Artificial Spacetimes for Reactive Control of Resource-Limited Robots
William H. Reinhardt, Marc Z. Miskin
TL;DR
Addresses how to control microrobots with minimal onboard computation by introducing artificial spacetimes, a geometry-based framework that maps reactive trajectories to light-like geodesics in a Lorentzian metric. The main method uses a two-stage, conformal composition to embed boundary information into a virtual space and then map it back to physical space, yielding composite control fields that realize behaviors such as rallying, confinement, and sorting under static fields. The paper provides analytic results for a radial control metric, demonstrates exponential convergence to targets, and validates the theory with simulations and experiments on silicon microrobots whose paths agree with geodesic predictions.
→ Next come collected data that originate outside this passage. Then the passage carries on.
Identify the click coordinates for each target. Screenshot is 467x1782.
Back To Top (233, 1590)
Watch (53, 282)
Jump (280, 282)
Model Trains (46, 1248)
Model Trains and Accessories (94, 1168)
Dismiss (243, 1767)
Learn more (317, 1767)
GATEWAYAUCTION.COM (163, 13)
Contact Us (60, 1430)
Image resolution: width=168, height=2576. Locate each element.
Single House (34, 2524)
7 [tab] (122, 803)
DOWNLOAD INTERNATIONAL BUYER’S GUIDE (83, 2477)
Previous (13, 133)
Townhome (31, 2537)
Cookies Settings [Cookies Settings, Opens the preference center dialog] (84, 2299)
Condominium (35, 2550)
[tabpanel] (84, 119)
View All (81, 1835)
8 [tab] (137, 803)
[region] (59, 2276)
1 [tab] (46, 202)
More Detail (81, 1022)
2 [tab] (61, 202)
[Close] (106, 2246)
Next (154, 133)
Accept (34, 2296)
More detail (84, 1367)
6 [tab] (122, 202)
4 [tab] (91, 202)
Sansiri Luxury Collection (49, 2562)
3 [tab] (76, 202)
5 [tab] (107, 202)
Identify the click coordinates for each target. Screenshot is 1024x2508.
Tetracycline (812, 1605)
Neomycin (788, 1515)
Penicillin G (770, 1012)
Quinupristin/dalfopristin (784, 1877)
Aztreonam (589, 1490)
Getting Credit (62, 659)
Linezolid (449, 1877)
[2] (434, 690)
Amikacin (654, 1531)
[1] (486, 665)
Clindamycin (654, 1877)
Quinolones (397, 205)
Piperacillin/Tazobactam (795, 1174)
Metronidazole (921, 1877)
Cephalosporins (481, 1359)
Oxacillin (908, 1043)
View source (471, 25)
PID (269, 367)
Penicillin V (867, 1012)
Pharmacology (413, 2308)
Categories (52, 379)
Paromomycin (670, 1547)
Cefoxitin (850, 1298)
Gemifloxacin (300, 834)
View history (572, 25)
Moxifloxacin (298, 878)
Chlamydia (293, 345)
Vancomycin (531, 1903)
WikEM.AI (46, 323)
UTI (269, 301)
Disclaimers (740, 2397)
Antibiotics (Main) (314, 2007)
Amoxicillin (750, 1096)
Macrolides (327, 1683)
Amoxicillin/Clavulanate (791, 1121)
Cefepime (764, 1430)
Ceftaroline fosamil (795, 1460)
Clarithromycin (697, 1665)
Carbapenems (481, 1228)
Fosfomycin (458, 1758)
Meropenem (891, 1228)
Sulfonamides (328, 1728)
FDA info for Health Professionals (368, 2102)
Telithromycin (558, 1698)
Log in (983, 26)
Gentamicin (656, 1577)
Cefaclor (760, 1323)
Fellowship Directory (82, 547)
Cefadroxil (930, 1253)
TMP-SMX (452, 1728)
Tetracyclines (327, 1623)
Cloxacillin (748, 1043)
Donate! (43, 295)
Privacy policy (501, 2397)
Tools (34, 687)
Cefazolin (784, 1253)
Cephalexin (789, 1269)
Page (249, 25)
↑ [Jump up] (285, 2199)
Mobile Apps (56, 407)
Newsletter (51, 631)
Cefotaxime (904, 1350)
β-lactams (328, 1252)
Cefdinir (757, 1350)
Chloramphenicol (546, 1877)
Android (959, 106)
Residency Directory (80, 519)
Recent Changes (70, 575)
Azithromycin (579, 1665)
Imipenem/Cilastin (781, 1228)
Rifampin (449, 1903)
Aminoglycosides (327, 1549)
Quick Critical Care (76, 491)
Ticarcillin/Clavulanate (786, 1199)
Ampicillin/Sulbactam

This approach promises low-overhead, reusable control primitives for scalable microrobotic applications, with potential impact in drug delivery and environmental remediation.
Abstract
Field-based reactive control provides a minimalist, decentralized route to guiding robots that lack onboard computation. Such schemes are well suited to resource-limited machines like microrobots, yet implementation artifacts, limited behaviors, and the frequent lack of formal guarantees blunt adoption. Here, we address these challenges with a new geometric approach called artificial spacetimes. We show that reactive robots navigating control fields obey the same dynamics as light rays in general relativity. This surprising connection allows us to adopt techniques from relativity and optics for constructing and analyzing control fields. When implemented, artificial spacetimes guide robots around structured environments, simultaneously avoiding boundaries and executing tasks like rallying or sorting, even when the field itself is static. We augment these capabilities with formal tools for analyzing what robots will do and provide experimental validation with silicon-based microrobots. Combined, this work provides a new framework for generating composed robot behaviors with minimal overhead.